- **THE TASK**: Leave out the images and output the records word for word.

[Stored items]
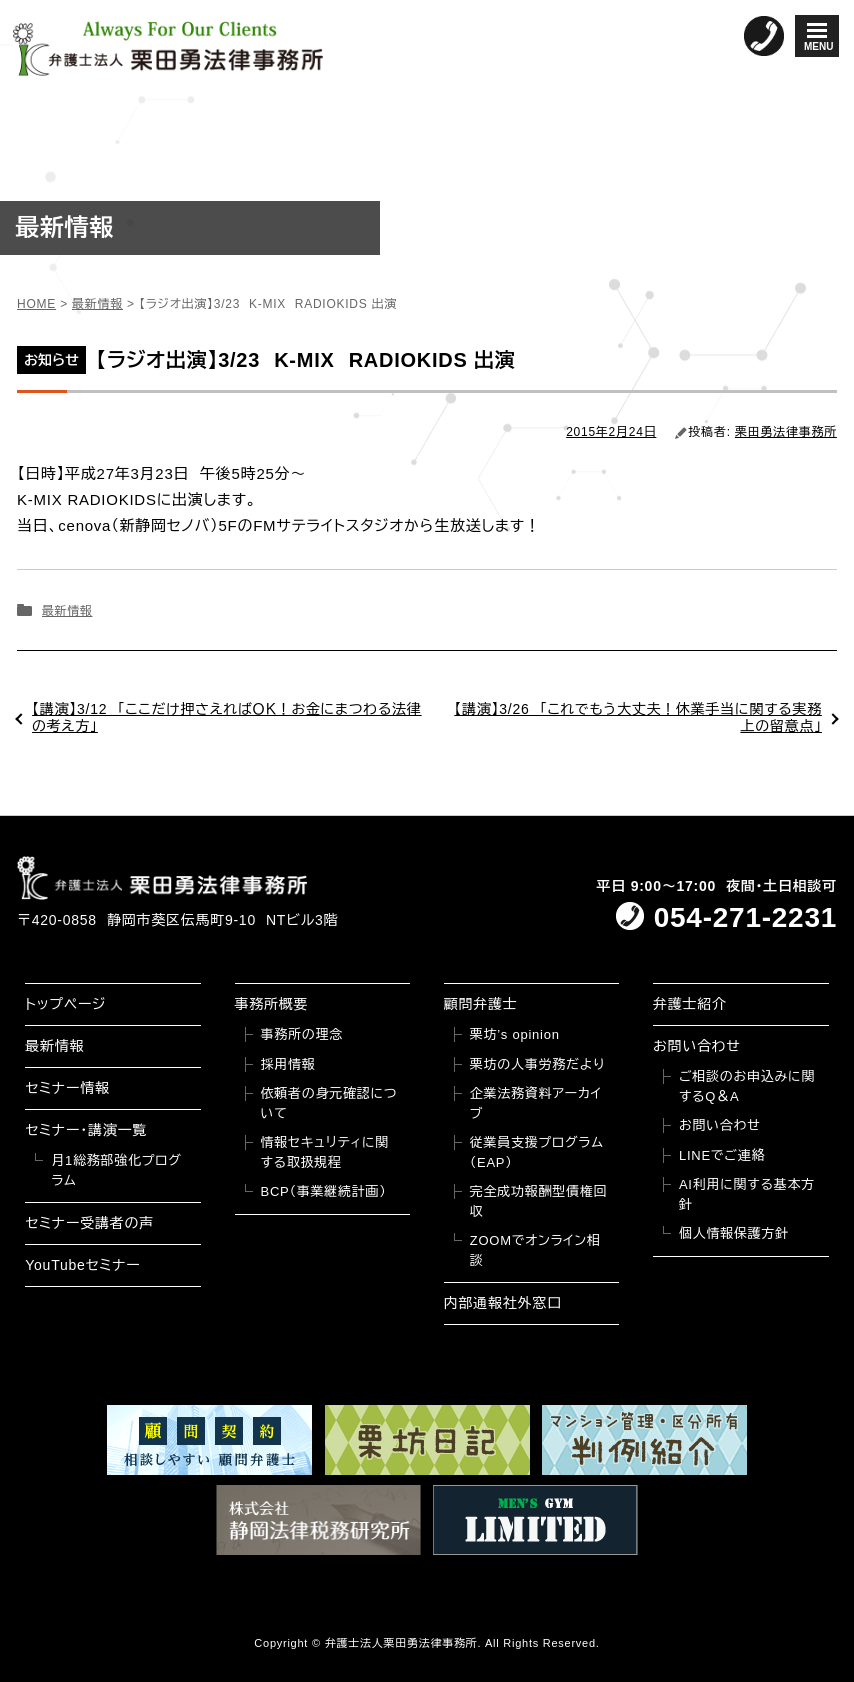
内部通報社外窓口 (503, 1303)
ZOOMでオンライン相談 (535, 1250)
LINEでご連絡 (722, 1155)
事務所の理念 (302, 1034)
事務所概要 (272, 1004)
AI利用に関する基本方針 (747, 1194)
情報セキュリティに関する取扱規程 (325, 1152)
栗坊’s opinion (515, 1034)
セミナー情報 (67, 1088)
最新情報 (67, 611)
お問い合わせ (697, 1046)
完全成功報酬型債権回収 (539, 1201)
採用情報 (288, 1064)
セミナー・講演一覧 (86, 1130)
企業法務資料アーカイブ (536, 1103)
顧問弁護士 (481, 1004)
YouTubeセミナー (82, 1265)
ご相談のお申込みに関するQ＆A (747, 1086)
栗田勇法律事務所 (786, 432)
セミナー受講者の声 (89, 1223)
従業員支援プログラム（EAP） (537, 1152)
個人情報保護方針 (734, 1233)
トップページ (65, 1004)
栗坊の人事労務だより (537, 1064)
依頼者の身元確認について (329, 1103)
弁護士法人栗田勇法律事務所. (403, 1643)
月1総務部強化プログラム (116, 1170)
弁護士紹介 (690, 1004)
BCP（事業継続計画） (324, 1191)
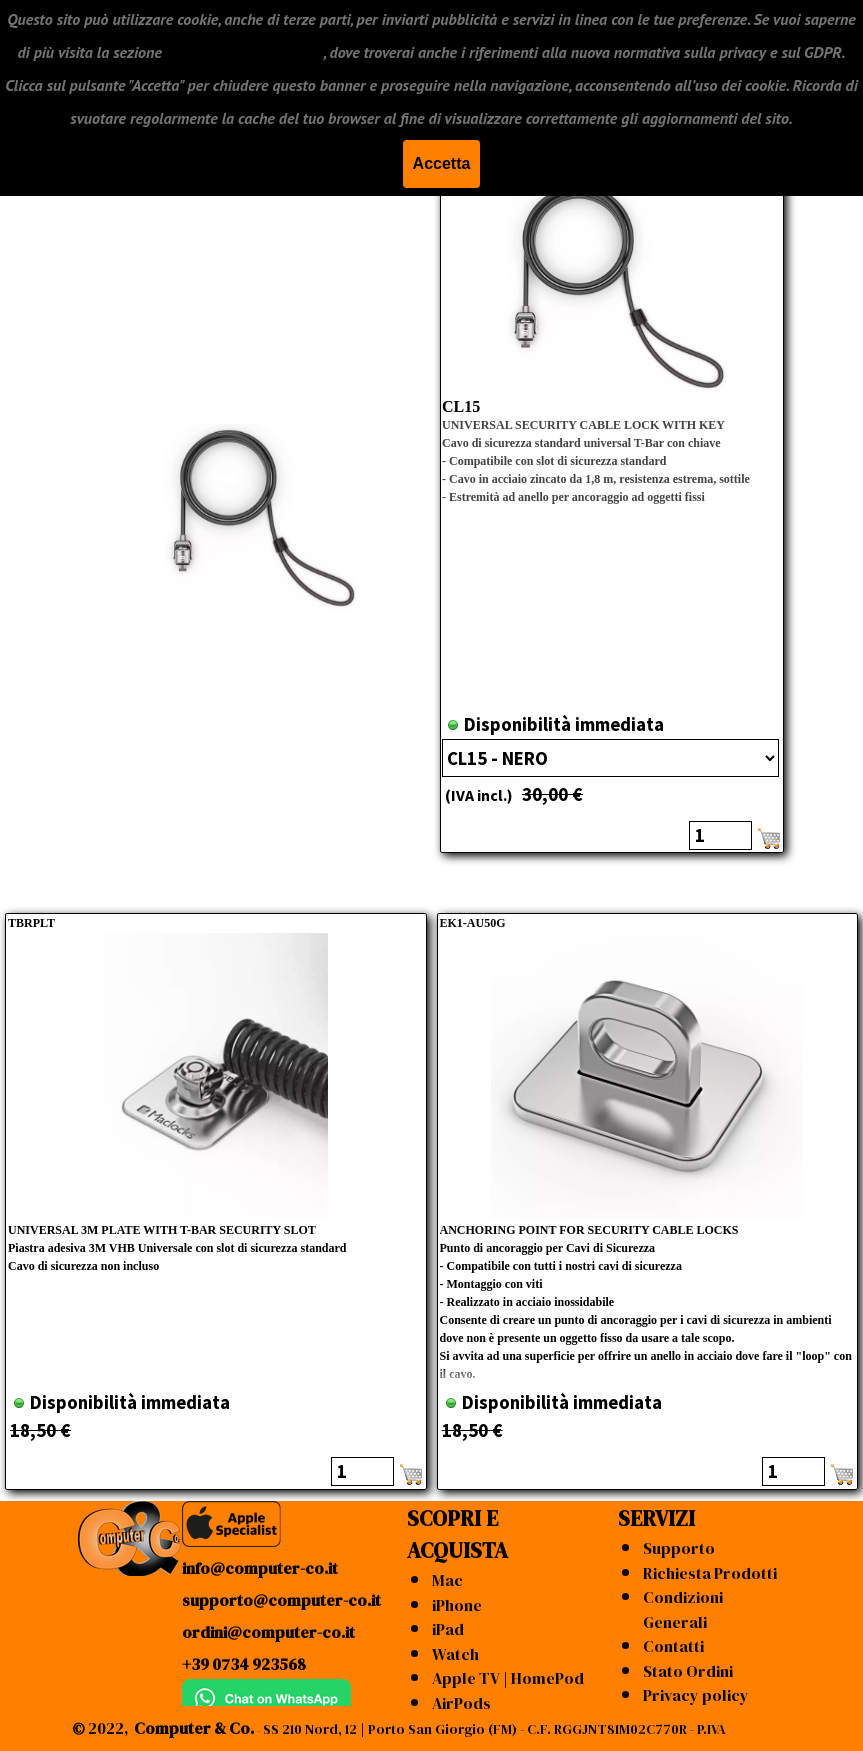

- **THE COMPLETED TASK**:
内部通報社外窓口 (503, 1303)
ZOOMでオンライン相談 (535, 1250)
LINEでご連絡 (722, 1155)
事務所の理念 (302, 1034)
事務所概要 (272, 1004)
AI利用に関する基本方針 (747, 1194)
情報セキュリティに関する取扱規程 (325, 1152)
栗坊’s opinion (515, 1034)
セミナー情報 (67, 1088)
最新情報 (67, 611)
お問い合わせ (697, 1046)
完全成功報酬型債権回収 (539, 1201)
採用情報 (288, 1064)
セミナー・講演一覧 (86, 1130)
企業法務資料アーカイブ (536, 1103)
顧問弁護士 (481, 1004)
YouTubeセミナー (82, 1265)
ご相談のお申込みに関するQ＆A (747, 1086)
栗田勇法律事務所 (786, 432)
セミナー受講者の声 (89, 1223)
従業員支援プログラム（EAP） (537, 1152)
個人情報保護方針 (734, 1233)
トップページ (65, 1004)
栗坊の人事労務だより (537, 1064)
依頼者の身元確認について (329, 1103)
弁護士法人栗田勇法律事務所. (403, 1643)
月1総務部強化プログラム (116, 1170)
弁護士紹介 (690, 1004)
BCP（事業継続計画） (324, 1191)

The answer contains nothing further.